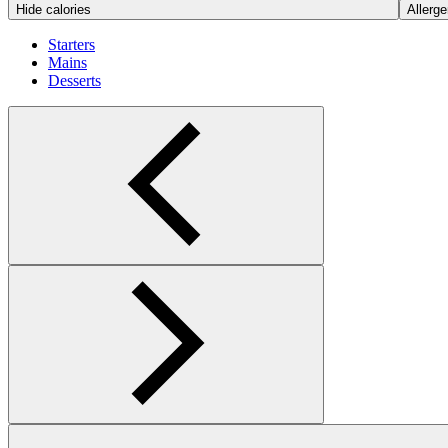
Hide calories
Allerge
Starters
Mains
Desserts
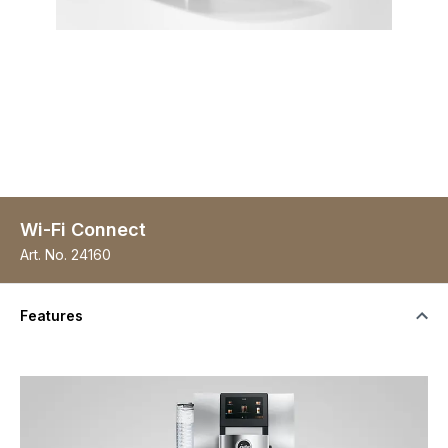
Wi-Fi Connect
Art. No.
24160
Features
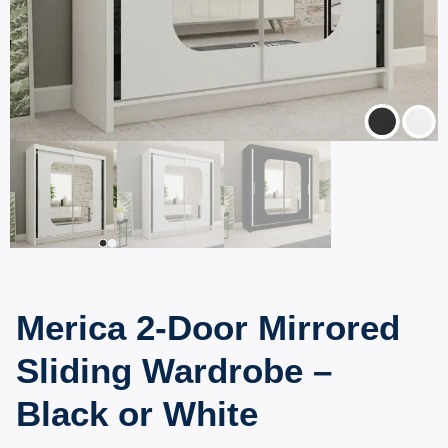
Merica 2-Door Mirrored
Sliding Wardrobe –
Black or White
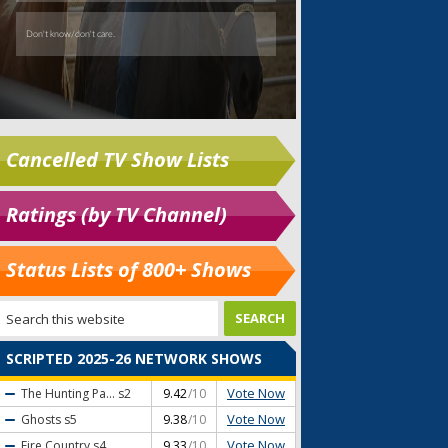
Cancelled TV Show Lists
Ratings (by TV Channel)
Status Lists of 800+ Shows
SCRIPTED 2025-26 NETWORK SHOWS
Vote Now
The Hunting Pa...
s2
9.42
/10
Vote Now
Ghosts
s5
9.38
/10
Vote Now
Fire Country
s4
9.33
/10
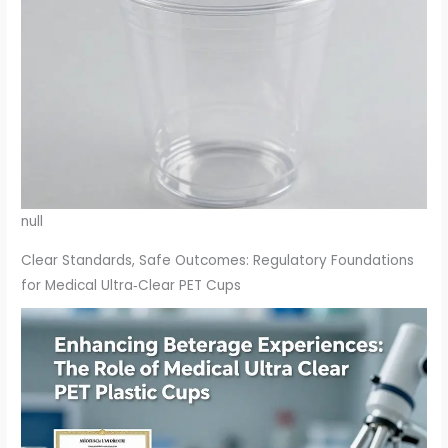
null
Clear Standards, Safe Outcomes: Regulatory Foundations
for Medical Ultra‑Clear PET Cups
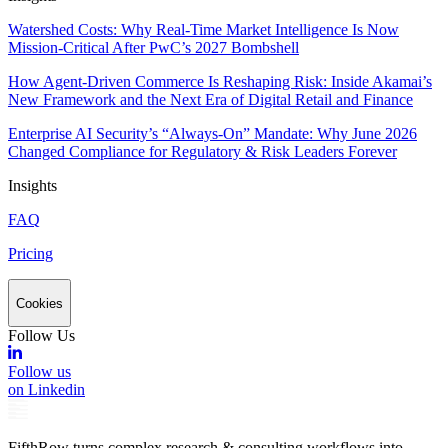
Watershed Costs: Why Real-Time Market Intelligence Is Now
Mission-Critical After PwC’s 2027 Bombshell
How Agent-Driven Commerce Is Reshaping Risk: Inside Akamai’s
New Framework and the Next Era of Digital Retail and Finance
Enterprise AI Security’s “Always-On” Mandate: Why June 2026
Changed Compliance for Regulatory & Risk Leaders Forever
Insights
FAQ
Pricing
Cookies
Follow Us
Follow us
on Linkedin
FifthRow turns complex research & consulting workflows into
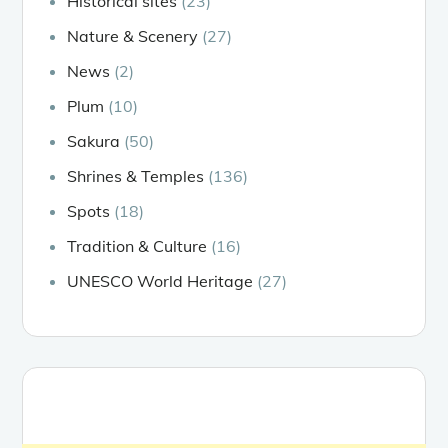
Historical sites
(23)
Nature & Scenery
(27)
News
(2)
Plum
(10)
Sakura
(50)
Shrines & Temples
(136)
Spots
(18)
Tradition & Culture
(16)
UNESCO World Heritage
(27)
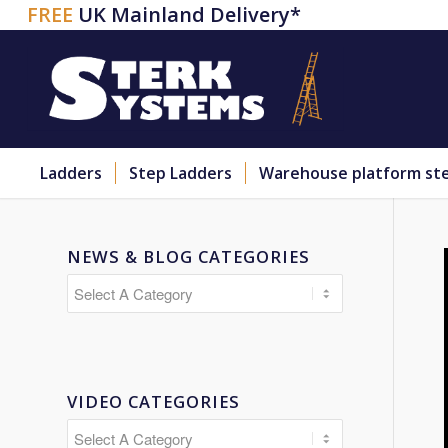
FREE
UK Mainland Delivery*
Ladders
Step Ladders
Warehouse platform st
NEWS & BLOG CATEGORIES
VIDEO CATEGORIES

++++++++

■ Task details:
What is needed is an exact copy of the data, without any pictures.

■ Task solution:
Hide calories
Allerge
Starters
Mains
Desserts
Wi-Fi Connect
Art. No.
24160
Features
Merica 2-Door Mirrored
Sliding Wardrobe –
Black or White
Cancelled TV Show Lists
Ratings (by TV Channel)
Status Lists of 800+ Shows
SCRIPTED 2025-26 NETWORK SHOWS
Vote Now
The Hunting Pa...
s2
9.42
/10
Vote Now
Ghosts
s5
9.38
/10
Vote Now
Fire Country
s4
9.33
/10
null
Clear Standards, Safe Outcomes: Regulatory Foundations
for Medical Ultra‑Clear PET Cups
Watershed Costs: Why Real-Time Market Intelligence Is Now
Mission-Critical After PwC’s 2027 Bombshell
How Agent-Driven Commerce Is Reshaping Risk: Inside Akamai’s
New Framework and the Next Era of Digital Retail and Finance
Enterprise AI Security’s “Always-On” Mandate: Why June 2026
Changed Compliance for Regulatory & Risk Leaders Forever
Insights
FAQ
Pricing
Cookies
Follow Us
Follow us
on Linkedin
FifthRow turns complex research & consulting workflows into
Historical sites
(23)
Nature & Scenery
(27)
News
(2)
Plum
(10)
Sakura
(50)
Shrines & Temples
(136)
Spots
(18)
Tradition & Culture
(16)
UNESCO World Heritage
(27)
FREE
UK Mainland Delivery*
Ladders
Step Ladders
Warehouse platform st
NEWS & BLOG CATEGORIES
VIDEO CATEGORIES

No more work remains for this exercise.